WHAT TO PRODUCE —
Filter the records for "Year" and keep each line that has it.

--- DATA TO EXAMINE ---

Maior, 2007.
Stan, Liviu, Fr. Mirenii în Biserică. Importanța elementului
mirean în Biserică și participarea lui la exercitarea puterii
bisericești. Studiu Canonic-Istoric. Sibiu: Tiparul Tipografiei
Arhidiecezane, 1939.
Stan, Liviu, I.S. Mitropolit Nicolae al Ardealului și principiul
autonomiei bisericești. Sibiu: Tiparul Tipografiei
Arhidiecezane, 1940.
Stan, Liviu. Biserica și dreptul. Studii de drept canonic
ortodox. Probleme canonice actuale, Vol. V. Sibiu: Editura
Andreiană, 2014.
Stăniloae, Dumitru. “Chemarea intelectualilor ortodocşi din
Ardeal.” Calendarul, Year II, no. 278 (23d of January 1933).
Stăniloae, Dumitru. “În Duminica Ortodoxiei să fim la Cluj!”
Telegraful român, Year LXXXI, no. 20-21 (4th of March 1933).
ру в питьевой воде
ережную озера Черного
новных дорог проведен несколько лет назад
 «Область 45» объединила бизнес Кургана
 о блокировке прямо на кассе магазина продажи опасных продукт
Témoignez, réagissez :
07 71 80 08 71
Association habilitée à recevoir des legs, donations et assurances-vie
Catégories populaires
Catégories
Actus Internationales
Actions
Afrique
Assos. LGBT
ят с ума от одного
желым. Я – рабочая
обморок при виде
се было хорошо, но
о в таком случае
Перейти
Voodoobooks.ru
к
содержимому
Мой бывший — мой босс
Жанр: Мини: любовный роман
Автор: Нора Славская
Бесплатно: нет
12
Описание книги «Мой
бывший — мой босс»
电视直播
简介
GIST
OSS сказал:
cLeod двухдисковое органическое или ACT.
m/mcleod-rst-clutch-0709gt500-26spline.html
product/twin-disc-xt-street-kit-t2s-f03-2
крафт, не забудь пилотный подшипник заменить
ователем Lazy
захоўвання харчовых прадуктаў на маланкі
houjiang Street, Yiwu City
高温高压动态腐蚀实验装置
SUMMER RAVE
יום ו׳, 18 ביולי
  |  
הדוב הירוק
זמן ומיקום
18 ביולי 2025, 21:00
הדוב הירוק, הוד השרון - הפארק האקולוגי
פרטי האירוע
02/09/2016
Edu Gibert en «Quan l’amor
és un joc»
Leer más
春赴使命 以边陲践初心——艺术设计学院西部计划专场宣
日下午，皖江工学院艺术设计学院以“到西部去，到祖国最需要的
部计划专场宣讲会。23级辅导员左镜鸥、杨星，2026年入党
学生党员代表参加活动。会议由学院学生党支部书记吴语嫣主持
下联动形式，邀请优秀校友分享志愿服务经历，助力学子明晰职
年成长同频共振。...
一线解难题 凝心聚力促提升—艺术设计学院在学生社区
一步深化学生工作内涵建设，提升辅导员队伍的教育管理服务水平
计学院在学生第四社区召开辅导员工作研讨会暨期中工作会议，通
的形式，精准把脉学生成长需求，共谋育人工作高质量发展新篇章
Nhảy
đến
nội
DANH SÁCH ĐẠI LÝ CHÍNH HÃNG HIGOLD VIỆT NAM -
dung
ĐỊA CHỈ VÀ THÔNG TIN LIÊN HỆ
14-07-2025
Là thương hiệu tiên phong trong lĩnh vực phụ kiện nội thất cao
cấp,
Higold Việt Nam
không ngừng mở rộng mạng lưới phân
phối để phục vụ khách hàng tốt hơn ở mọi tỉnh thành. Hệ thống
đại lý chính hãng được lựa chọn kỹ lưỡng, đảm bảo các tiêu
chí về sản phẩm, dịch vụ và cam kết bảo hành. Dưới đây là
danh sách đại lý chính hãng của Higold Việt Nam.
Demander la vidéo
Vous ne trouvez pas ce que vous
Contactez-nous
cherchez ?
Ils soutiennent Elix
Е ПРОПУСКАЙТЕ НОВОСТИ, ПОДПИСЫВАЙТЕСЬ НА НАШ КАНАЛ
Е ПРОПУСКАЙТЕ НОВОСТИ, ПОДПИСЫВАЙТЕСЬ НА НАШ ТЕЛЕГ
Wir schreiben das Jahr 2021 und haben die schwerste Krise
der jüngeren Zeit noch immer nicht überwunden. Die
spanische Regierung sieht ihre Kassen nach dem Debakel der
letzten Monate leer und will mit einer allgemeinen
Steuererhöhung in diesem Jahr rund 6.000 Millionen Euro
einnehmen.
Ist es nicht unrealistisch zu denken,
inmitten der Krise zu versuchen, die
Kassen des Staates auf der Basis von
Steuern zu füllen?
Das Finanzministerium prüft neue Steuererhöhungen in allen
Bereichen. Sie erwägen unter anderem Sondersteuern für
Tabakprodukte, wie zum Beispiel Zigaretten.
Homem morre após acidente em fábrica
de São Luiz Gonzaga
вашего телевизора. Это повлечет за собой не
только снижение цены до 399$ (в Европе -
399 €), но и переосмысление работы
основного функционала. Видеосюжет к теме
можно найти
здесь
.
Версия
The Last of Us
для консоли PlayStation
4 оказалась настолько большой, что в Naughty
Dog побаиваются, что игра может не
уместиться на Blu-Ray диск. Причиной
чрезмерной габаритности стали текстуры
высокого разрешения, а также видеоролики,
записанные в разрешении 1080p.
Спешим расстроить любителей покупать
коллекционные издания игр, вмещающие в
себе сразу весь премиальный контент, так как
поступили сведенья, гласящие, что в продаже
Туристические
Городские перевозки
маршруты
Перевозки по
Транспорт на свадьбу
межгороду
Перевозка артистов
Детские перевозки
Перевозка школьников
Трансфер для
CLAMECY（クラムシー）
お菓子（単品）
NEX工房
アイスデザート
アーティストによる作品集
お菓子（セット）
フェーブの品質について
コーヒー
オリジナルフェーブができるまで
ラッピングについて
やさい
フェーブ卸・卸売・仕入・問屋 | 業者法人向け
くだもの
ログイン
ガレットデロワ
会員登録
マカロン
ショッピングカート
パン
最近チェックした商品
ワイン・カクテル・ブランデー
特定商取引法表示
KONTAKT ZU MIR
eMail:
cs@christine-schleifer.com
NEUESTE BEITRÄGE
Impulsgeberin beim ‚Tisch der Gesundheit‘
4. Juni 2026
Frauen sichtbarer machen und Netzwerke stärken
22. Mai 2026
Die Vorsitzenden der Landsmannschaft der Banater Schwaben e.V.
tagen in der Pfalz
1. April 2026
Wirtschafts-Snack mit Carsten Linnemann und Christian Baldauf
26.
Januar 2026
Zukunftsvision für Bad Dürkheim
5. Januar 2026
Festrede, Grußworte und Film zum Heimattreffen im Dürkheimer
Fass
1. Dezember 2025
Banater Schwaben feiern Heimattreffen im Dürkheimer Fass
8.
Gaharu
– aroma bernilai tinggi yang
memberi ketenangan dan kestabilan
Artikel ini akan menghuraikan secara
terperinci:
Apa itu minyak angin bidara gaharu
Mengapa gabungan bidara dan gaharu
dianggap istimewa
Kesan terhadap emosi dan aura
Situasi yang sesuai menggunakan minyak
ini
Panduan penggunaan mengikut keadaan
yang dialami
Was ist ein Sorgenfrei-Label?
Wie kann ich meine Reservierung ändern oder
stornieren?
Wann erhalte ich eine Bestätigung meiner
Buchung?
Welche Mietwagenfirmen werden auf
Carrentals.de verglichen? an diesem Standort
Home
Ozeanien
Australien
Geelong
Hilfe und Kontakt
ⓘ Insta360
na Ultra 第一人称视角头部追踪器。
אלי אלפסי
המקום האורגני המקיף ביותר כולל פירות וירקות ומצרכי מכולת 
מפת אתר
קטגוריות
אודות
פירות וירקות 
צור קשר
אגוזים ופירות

---

RESULT —
Ardeal.” Calendarul, Year II, no. 278 (23d of January 1933).
Telegraful român, Year LXXXI, no. 20-21 (4th of March 1933).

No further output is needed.